Friday, October 16, 2015

1491 before Columbus

From The Atlantic:
Before it became the New World, the Western Hemisphere was vastly more populous and sophisticated than has been thought—an altogether more salubrious place to live at the time than, say, Europe. New evidence of both the extent of the population and its agricultural advancement leads to a remarkable conjecture: the Amazon rain forest may be largely a human artifact.
The claims about the Amazon seem, at least on their face, more open to skepticism than what now fairly well known -- that the civilizations of the Americas were more developed, and more populated, than once thought. Though archaeological evidence of American civilization isn't quite as bare as the naysayers seem to be saying -- I've been reading about earthworks and the like found in North America from fairly credible sources for a while. And we shouldn't be surprised how quickly "nature" reclaims our civilizations, though also what an effect we can render on the world.

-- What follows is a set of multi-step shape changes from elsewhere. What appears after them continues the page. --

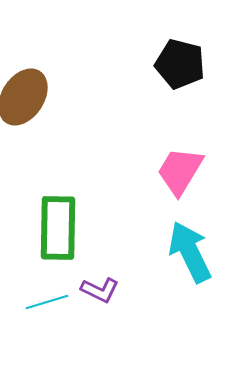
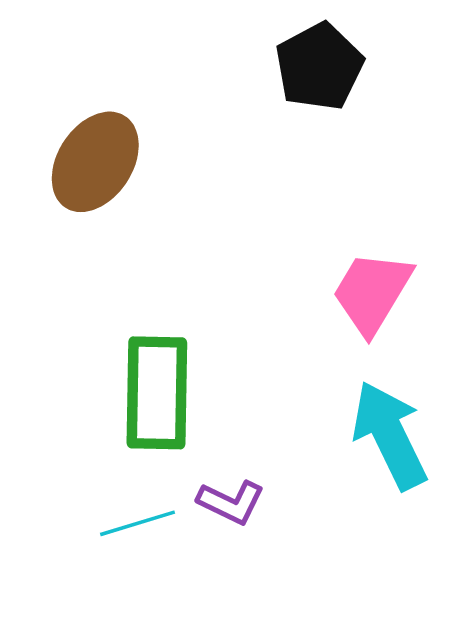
black pentagon: (180, 64) -> (319, 67), moved, turned 30

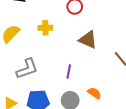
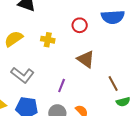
gray L-shape: (27, 69) -> (23, 75), turned 45

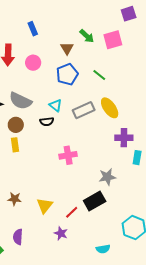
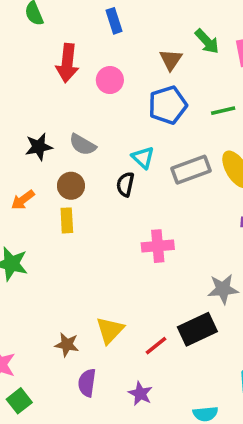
green line: (99, 75) -> (223, 111), turned -56
gray semicircle: (21, 101) -> (83, 145), size x0.7
black semicircle: (47, 122) -> (125, 184), turned 104
brown star: (15, 199) -> (67, 345), moved
purple star: (61, 233) -> (140, 394), moved
purple semicircle: (18, 237) -> (87, 383), moved

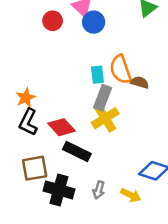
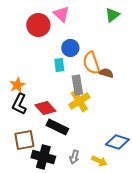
red circle: (53, 21) -> (38, 25), size x1.5
blue circle: (94, 22) -> (70, 48), moved
cyan rectangle: (97, 75) -> (59, 65), moved
gray rectangle: (103, 98) -> (77, 85), turned -30

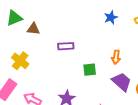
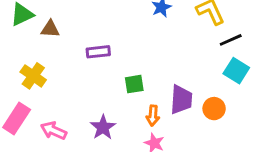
orange arrow: (116, 57) -> (153, 115), moved
purple trapezoid: (122, 82) -> (181, 100), turned 55

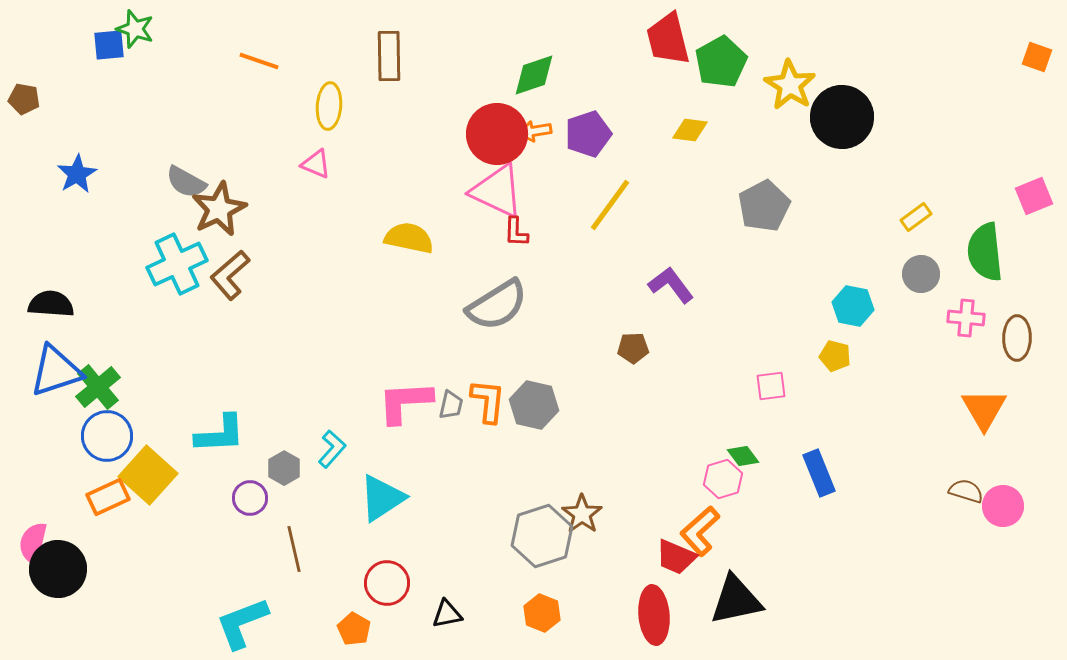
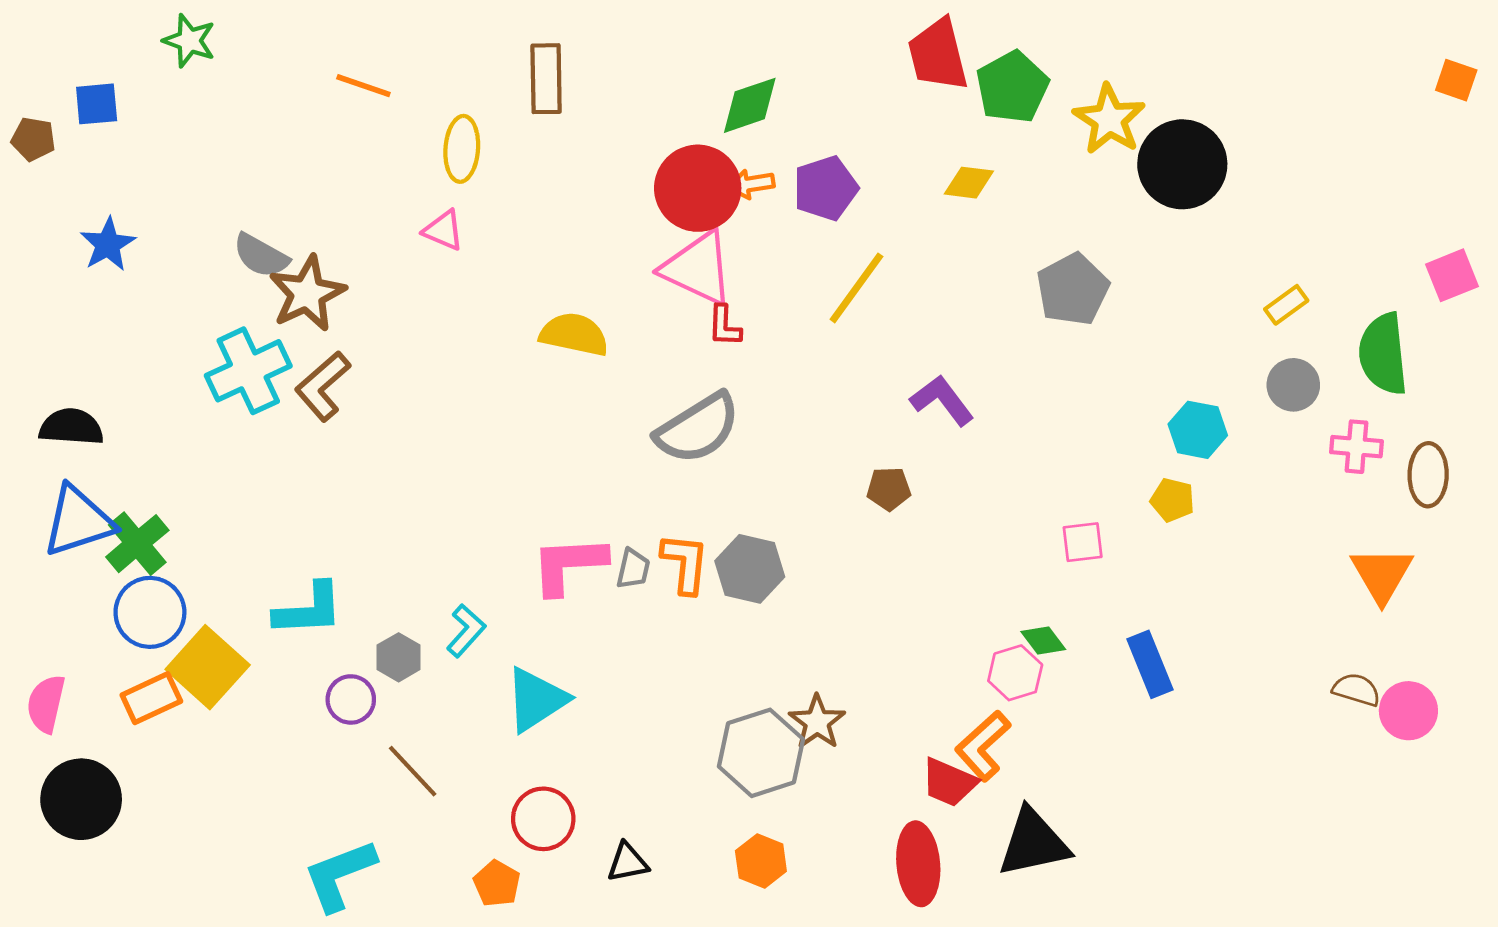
blue square: (109, 45) -> (97, 104), moved
pink semicircle: (33, 543) -> (46, 704), moved
brown line: (294, 549) -> (413, 771), turned -30

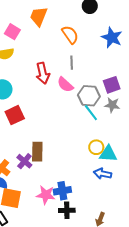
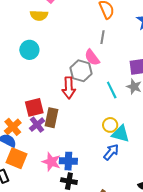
red arrow: (43, 73) -> (69, 88), moved
gray hexagon: (89, 96) -> (81, 71), moved
red square: (15, 115) -> (34, 107), moved
blue arrow: (103, 174) -> (111, 152), turned 108

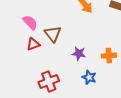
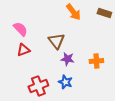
brown triangle: (53, 34) -> (56, 41), moved
blue star: (89, 77) -> (65, 82), moved

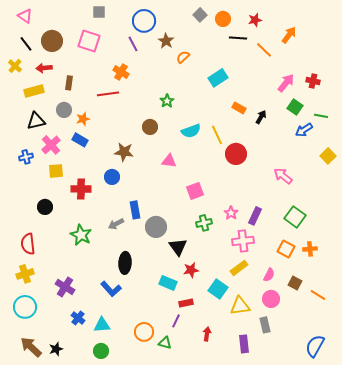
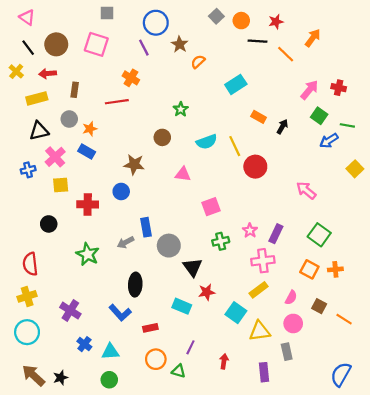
red rectangle: (186, 303) -> (150, 328), moved

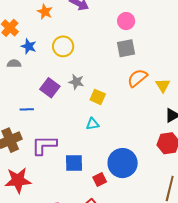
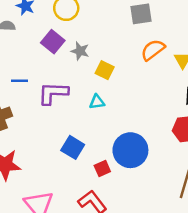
purple square: (50, 88) -> (53, 42), moved
purple L-shape: (44, 145) -> (53, 93), moved
blue square: (74, 163) -> (73, 147), turned 30

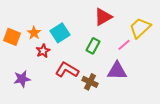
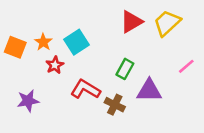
yellow trapezoid: (140, 28) -> (167, 23), moved
pink line: (124, 45) -> (186, 66), moved
green rectangle: (93, 46) -> (125, 69), moved

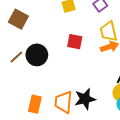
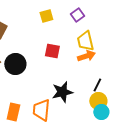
black star: (85, 99) -> (62, 92), moved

Either way, this article is admirable in its approach. The author manages to dig into what psychological motivates different factions likely have behind their theories. Though it's not fully explored, this is something I think that needs to get much more attention in the social sciences. Even a passing interest in history will show such a wide range of contested theories by intelligent people. Some might say "they all can't be right," which is true, but given what we have to work on I think our unconscious motives for constructing a particular narrative might play more of a role than anything else. A lot of it we can simply never know for sure. And that's what we will forever butt our heads against -- the intractable and uncertain, lost past, and the ways our narratives can render a very real effect in the world, whether or not they are grounded in fact, after all.